▶ [Task to complete] Every line of the data below must be output exactly, with images left out.
Supplied records START
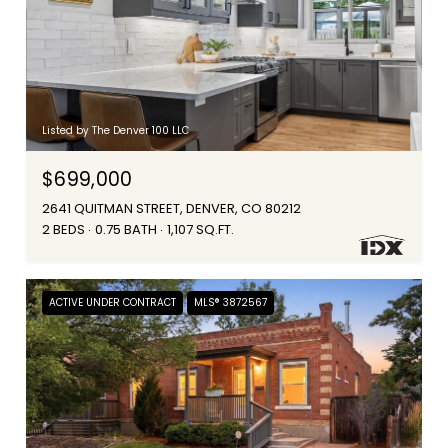
Listed by The Denver 100 LLC
$699,000
2641 QUITMAN STREET, DENVER, CO 80212
2 BEDS
0.75 BATH
1,107 SQ.FT.
ACTIVE UNDER CONTRACT
MLS® 3872567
Supplied records END
▶ [The answer]
Listed by The Denver 100 LLC
$699,000
2641 QUITMAN STREET, DENVER, CO 80212
2 BEDS
0.75 BATH
1,107 SQ.FT.
ACTIVE UNDER CONTRACT
MLS® 3872567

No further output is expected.